I met a new patient who is a 17 yo boy from the ‘burbs. He was cute in that awkward kind of way, lanky and unsure of himself, athletic. His parents were in shock that he was struggling with such strong emotions as feeling “empty” and wanting to jump off a building. Boys’ depression can look very different than girls’. They are more apt to violence, we know. And sudden, not like that creeping worry, guilt and regret that girls have. But impulsive and externally focused. So one bad mood can cause massive drama and radical behavior. Boys’ depression is anger, irritability and sullenness. It is not “I want to die” it’s “I want to take you down with me.” It’s not “I’m sad and upset” it’s “leave me alone.” We must do something about this public health crisis. This isolation of boys.
- One guideline is to impart emotional management skills. Boys in particular need to learn how to manage stress and the negative emotions—anger, fear, frustration, sadness, loneliness, doubt—because they are at risk for acting them out, according to one source.
New York Magazine says,
Being a real man isn’t something “internal,” but something performed — for other men. Masculinity is “homosocial” — meaning it’s other men who judge whether we’re doing it right. We want to be a “man’s man,” not a “ladies’ man.” A “man among men.”
The article says this model is inverted. That men need to learn how to internalize being right not might.
The NY Times says,
What do these shootings have in common? Guns, yes. But also, boys. Girls aren’t pulling the triggers. It’s boys. It’s almost always boys.

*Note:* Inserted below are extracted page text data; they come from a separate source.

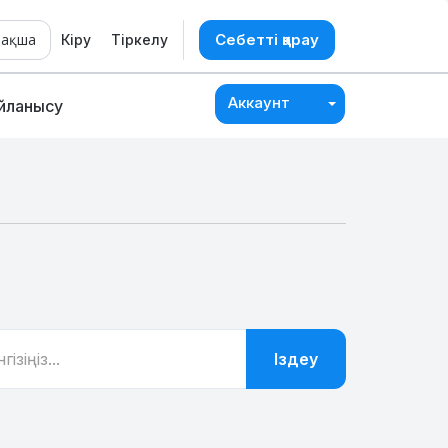
азақша
Себетті қарау
Кіру
Тіркелу
Аккаунт
айланысу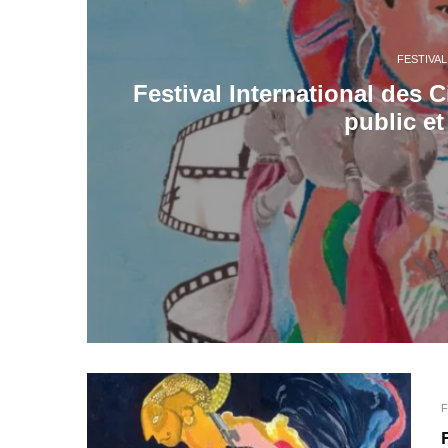
FESTIVAL
Festival International des 
public e
F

America’s boys are broken. And it’s killing us.
The pundits say boys are trapped in an outmoded model of masculinity. I don’t know. Let’s work on identifying boys’ depression and treatment, sooner, better and with more resources.
When looking for a male partner girls should keep in mind the following BASIC minimum requirements and not lower the bar further.
- No history of domestic violence
- Raised in a loving family where cooperation is valued
- Treats women with respect and dignity always
- Able to be reliable for a phone call, date, meeting or time commitment
- Does not resort to “macho” behavior at the flick of a switch
If you are constantly trying, like some of my girl patients, to mold your guy into a compassionate human and he is consistently falling short, maybe it’s time to move on. You can do better. And so can he.
Let’s demand more for our boys, for the times they are a’ changing.